● Dataset entries:
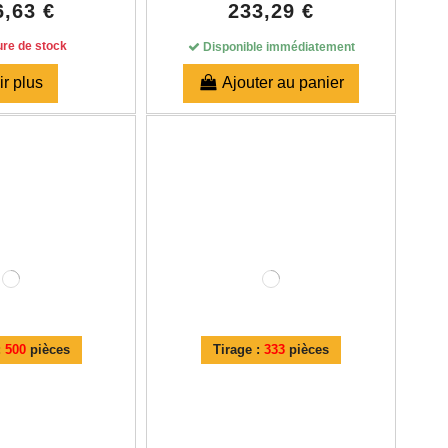
6,63 €
233,29 €
re de stock
Disponible immédiatement
ir plus
Ajouter au panier
:
500
pièces
Tirage :
333
pièces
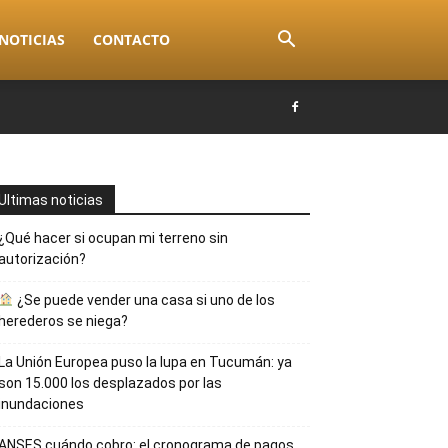
NOTICIAS
CONTACTO
Ultimas noticias
¿Qué hacer si ocupan mi terreno sin
autorización?
¿Se puede vender una casa si uno de los
herederos se niega?
La Unión Europea puso la lupa en Tucumán: ya
son 15.000 los desplazados por las
inundaciones
ANSES cuándo cobro: el cronograma de pagos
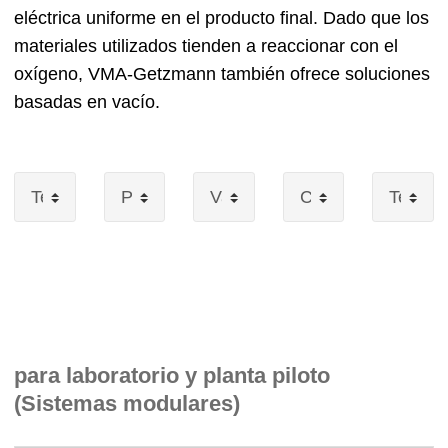
eléctrica uniforme en el producto final. Dado que los
materiales utilizados tienden a reaccionar con el
oxígeno, VMA-Getzmann también ofrece soluciones
basadas en vacío.
para laboratorio y planta piloto
(Sistemas modulares)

● WHAT THE EXERCISE ASKS: Output the entries above exactly as given, but strip out the pictures.

● TASK RESPONSE:
6,63 €
233,29 €
re de stock
Disponible immédiatement
ir plus
Ajouter au panier
:
500
pièces
Tirage :
333
pièces
NOTICIAS
CONTACTO
Ultimas noticias
¿Qué hacer si ocupan mi terreno sin
autorización?
¿Se puede vender una casa si uno de los
herederos se niega?
La Unión Europea puso la lupa en Tucumán: ya
son 15.000 los desplazados por las
inundaciones
ANSES cuándo cobro: el cronograma de pagos
eléctrica uniforme en el producto final. Dado que los
materiales utilizados tienden a reaccionar con el
oxígeno, VMA-Getzmann también ofrece soluciones
basadas en vacío.
para laboratorio y planta piloto
(Sistemas modulares)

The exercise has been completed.